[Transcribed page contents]
Start of Block

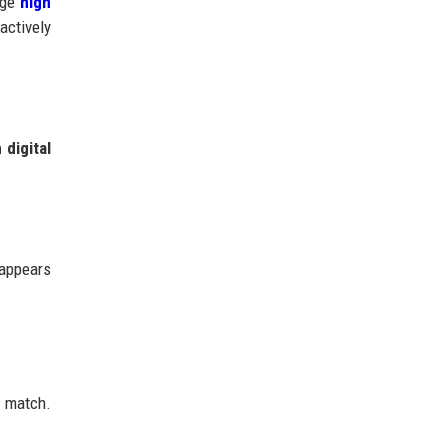
rage
high
actively
digital
 appears
t match.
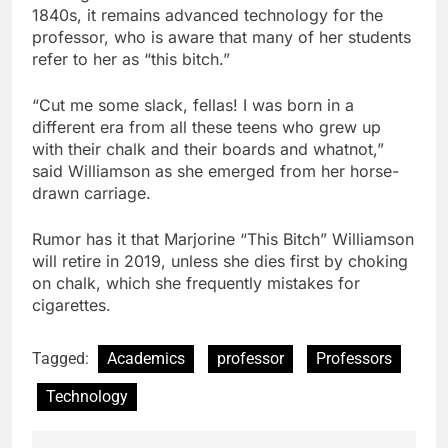
1840s, it remains advanced technology for the
professor, who is aware that many of her students
refer to her as “this bitch.”
“Cut me some slack, fellas! I was born in a
different era from all these teens who grew up
with their chalk and their boards and whatnot,”
said Williamson as she emerged from her horse-
drawn carriage.
Rumor has it that Marjorine “This Bitch” Williamson
will retire in 2019, unless she dies first by choking
on chalk, which she frequently mistakes for
cigarettes.
Tagged:
Academics
professor
Professors
Technology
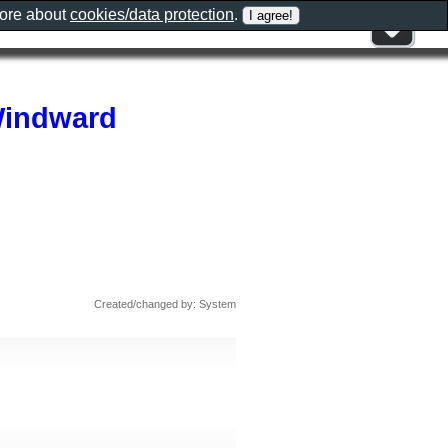
more about
cookies/data protection
.
 Windward
Created/changed by: System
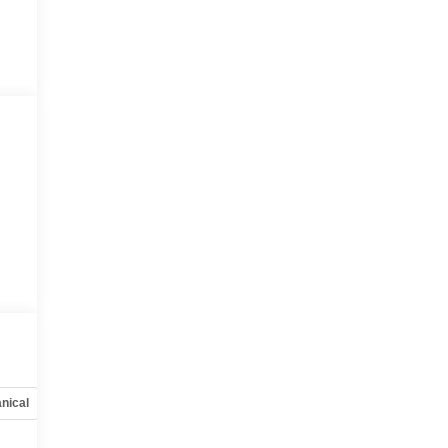
nical
Options
Specs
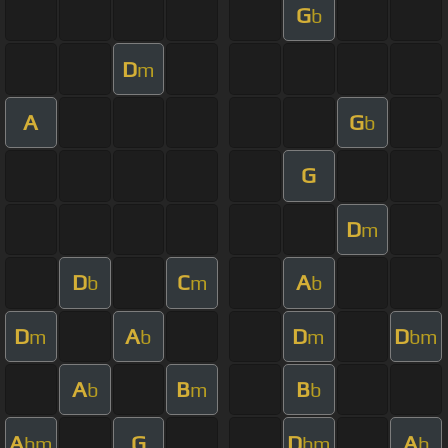
G
b
D
m
A
G
b
G
D
m
D
C
A
b
m
b
D
A
D
D
m
b
m
bm
A
B
B
b
m
b
A
G
D
A
bm
bm
b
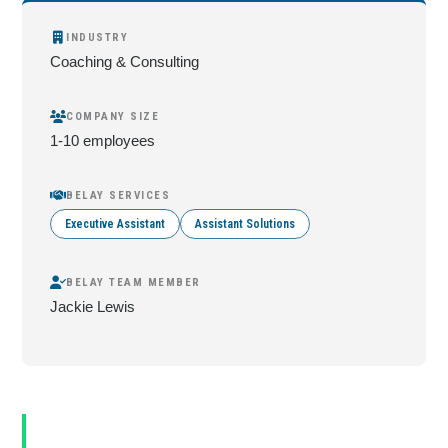
INDUSTRY
Coaching & Consulting
COMPANY SIZE
1-10 employees
BELAY SERVICES
Executive Assistant
Assistant Solutions
BELAY TEAM MEMBER
Jackie Lewis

End of Block

> _Exercise brief_
None of the pictures belongs in the answer, but all the entries must be repeated exactly.

> _Answer to this problem_
rage
high
actively
digital
 appears
t match.
1840s, it remains advanced technology for the
professor, who is aware that many of her students
refer to her as “this bitch.”
“Cut me some slack, fellas! I was born in a
different era from all these teens who grew up
with their chalk and their boards and whatnot,”
said Williamson as she emerged from her horse-
drawn carriage.
Rumor has it that Marjorine “This Bitch” Williamson
will retire in 2019, unless she dies first by choking
on chalk, which she frequently mistakes for
cigarettes.
Tagged:
Academics
professor
Professors
Technology
more about
cookies/data protection
.
 Windward
Created/changed by: System
nical
Options
Specs
G
b
D
m
A
G
b
G
D
m
D
C
A
b
m
b
D
A
D
D
m
b
m
bm
A
B
B
b
m
b
A
G
D
A
bm
bm
b
INDUSTRY
Coaching & Consulting
COMPANY SIZE
1-10 employees
BELAY SERVICES
Executive Assistant
Assistant Solutions
BELAY TEAM MEMBER
Jackie Lewis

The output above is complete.